418 Views Asked by At

I have the following problem: I'm performing a multivariate logistic regression on several variables each of which has a nominal scale. I want to avoid multicollinearity in my regression. If the variables were continuous I could compute the variance inflation factor (VIF) and look for variables with a high VIF. If the variables were ordinally scaled I could compute Spearmon's rank correlation coefficients for several pairs of variables and compare the computed value with a certain threshold. But what do I do if the variables are just nominally scaled? One idea would be to perform a pairwise chi-square test for independece, but the different variables don't all have the same codomains. So that would be another problem. Is there a possibility for solving this problem?

Thanks in advance!

1

There are 1 best solutions below

0
On

Strictly speaking, multicollinearity is a concept which is unique to real-valued covariates. It's also a specialized indicator of dependence between covariates. You have the right idea in that it's important to avoid covariates that are too "mutually dependent" - even if they have categorical domains. In fact, you can actually use the idea of multicollinearity to motivate a statistic to measure such dependence among categorical covariates. I'll try to do this through an example.

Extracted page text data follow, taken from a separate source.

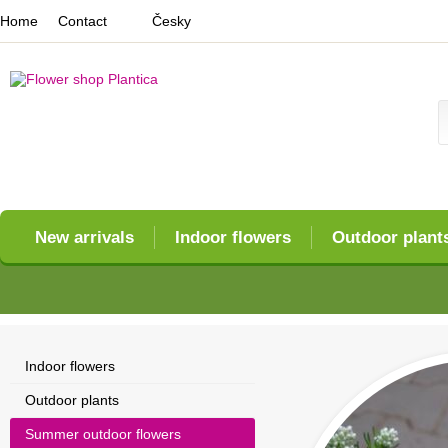
Home
Contact
Česky
New arrivals
Indoor flowers
Outdoor plant
Indoor flowers
Outdoor plants
Summer outdoor flowers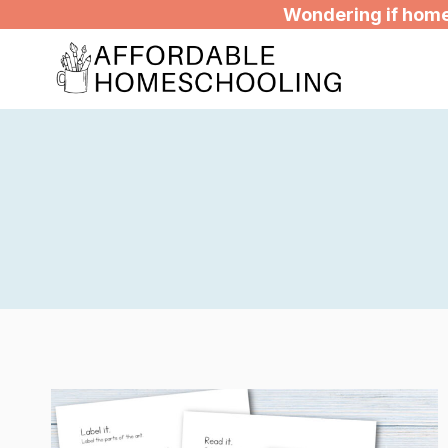
Skip
Wondering if homes
to
content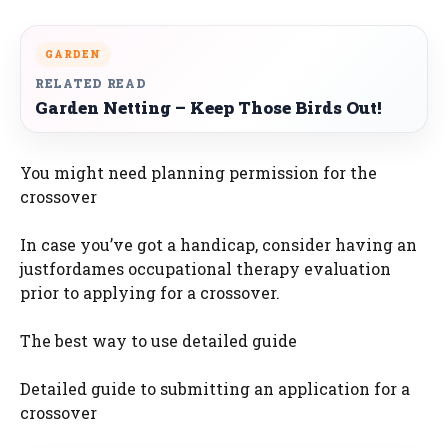
GARDEN
RELATED READ
Garden Netting – Keep Those Birds Out!
You might need planning permission for the
crossover
In case you’ve got a handicap, consider having an
justfordames occupational therapy evaluation
prior to applying for a crossover.
The best way to use detailed guide
Detailed guide to submitting an application for a
crossover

Suppose you have two covariates, $X_1$ and $X_2$, which are both continuous. The VIF is equal to $1/(1-R^2)$, where $R^2$ is the squared-correlation between $X_1$ and $X_2$. Thus, multicollinearity simply depends how well $X_1$ predicts $X_2$ as assessed by $R^2$.

Now, suppose $X_1$ and $X_2$ are categorical. You can still use $X_1$ to predict $X_2$ (e.g. through a logistic regression). But you wouldn't assess the quality of the prediction using the usual $R^2$ in this case. There are many different pseudo-$R^2$ formulas you could consider. I think one useful approach would be to consider one based on the entropy reduction. For instance, the marginal entropy, $H(X_2)$ of $X_2$ can easily be estimated. Additionally, the conditional entropy, $H(X_2|X_1)$ can be estimated nearly as easily. You can then develop a pseudo-$R^2$ with the formula, $$R^2_{pseudo} = 1 - \dfrac {\hat{H}(X_2|X_1)} {\hat{H}(X_1)}$$ Large values of $R^2_{pseudo}$ would then imply increased dependence among the covariates and small values would indicate otherwise.